• **TASK ITEM**
Repeat the data below exactly, dropping any pictures it holds.

• **Records from a data source**
━━━━
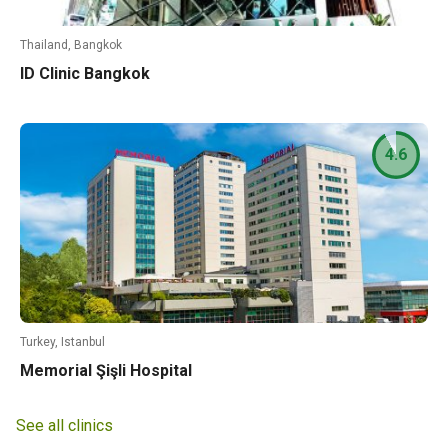
Thailand, Bangkok
ID Clinic Bangkok
4.6
Turkey, Istanbul
Memorial Şişli Hospital
See all clinics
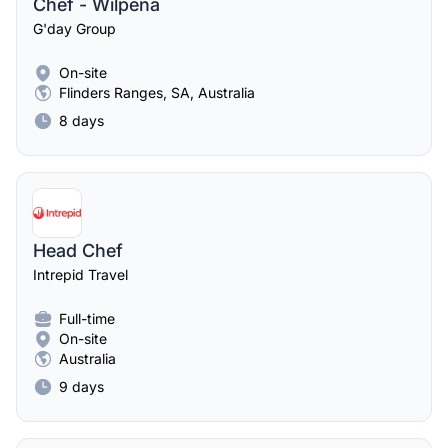
Chef - Wilpena
G'day Group
On-site
Flinders Ranges, SA, Australia
8 days
Head Chef
Intrepid Travel
Full-time
On-site
Australia
9 days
━━━━
• **RESPONSE**
Thailand, Bangkok
ID Clinic Bangkok
4.6
Turkey, Istanbul
Memorial Şişli Hospital
See all clinics
Chef - Wilpena
G'day Group
On-site
Flinders Ranges, SA, Australia
8 days
Head Chef
Intrepid Travel
Full-time
On-site
Australia
9 days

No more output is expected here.